◆ Activity:
Across the records below, how many lines include the string "توسط"? Respond with the number only.

◆ Supplied records:
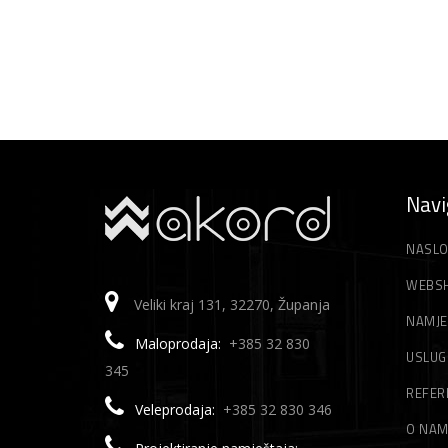
Navi
NASLO
WEBS
Veliki kraj 131, 32270, Županja
NAMJE
Maloprodaja:
+385 32 830
USLUG
345
REFER
Veleprodaja:
+385 32 830 346
O NA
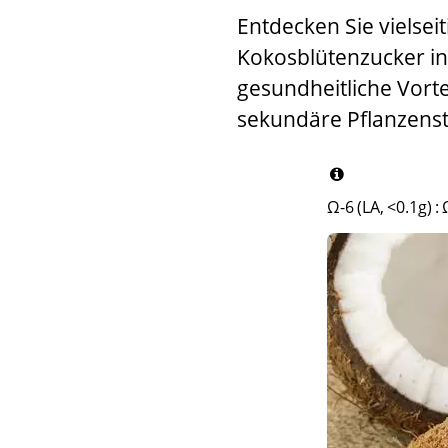
Entdecken Sie vielse
Kokosblütenzucker in 
gesundheitliche Vorte
sekundäre Pflanzenst
Ω-6 (LA, <0.1g)
:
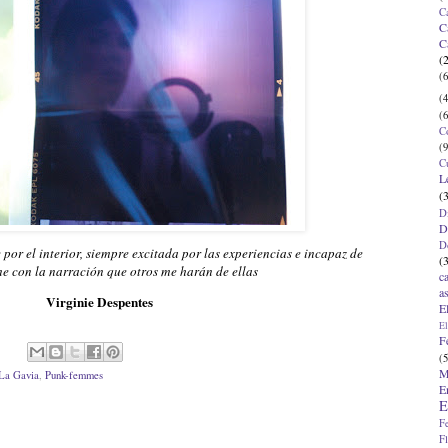
C
C
C
(
(6
(4
(6
C
(9
C
L
(
D
D
D
por el interior, siempre excitada por las experiencias e incapaz de
(
e con la narración que otros me harán de ellas
c
a
Virginie Despentes
E
El
F
(5
M
La Gavia
,
Punk-femmes
E
E
F
F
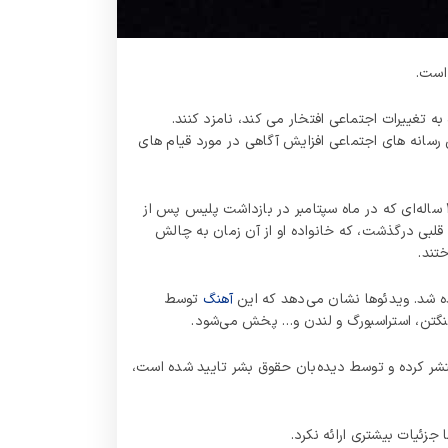
است.
 اختصاص داده شده به تغییرات اجتماعی افتخار می کند، نامزد کنند.
ه دریافت کرده است. هدف این کمپین رسانه های اجتماعی افزایش آگاهی در مورد قیام های
، جوان ۲۲ ساله‌ای که در ماه سپتامبر در بازداشت پلیس پس از
لبی درگذشت، که خانواده او از آن زمان به چالش
تند.
ه شد. ویدئوها نشان می‌دهد که این
آهنگ
توسط
شنگتن، استراسبورگ و لندن و… پخش می‌شود.
 توییتر منتشر کرده و توسط دیده‌بان حقوق بشر تایید شده است،
 جزئیات بیشتری ارائه نکرد.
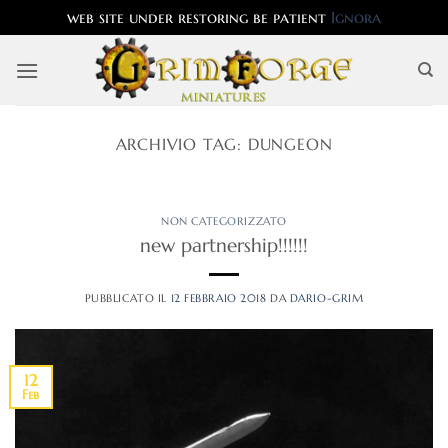
web site under restoring be patient
Ignora
Salta
ai
contenuti
ARCHIVIO TAG:
DUNGEON
NON CATEGORIZZATO
new partnership!!!!!!
PUBBLICATO IL
12 FEBBRAIO 2018
DA
DARIO-GRIM
12
Feb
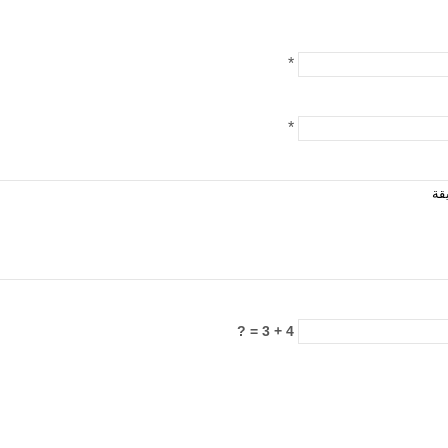
*
*
4 + 3 = ?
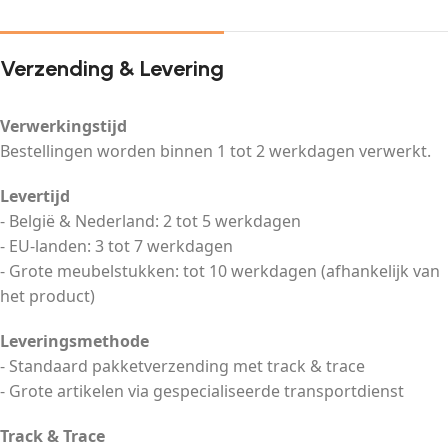
Verzending & Levering
Verwerkingstijd
Bestellingen worden binnen 1 tot 2 werkdagen verwerkt.
Levertijd
- België & Nederland: 2 tot 5 werkdagen
- EU-landen: 3 tot 7 werkdagen
- Grote meubelstukken: tot 10 werkdagen (afhankelijk van
het product)
Leveringsmethode
- Standaard pakketverzending met track & trace
- Grote artikelen via gespecialiseerde transportdienst
Track & Trace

◆ Expected answer:
2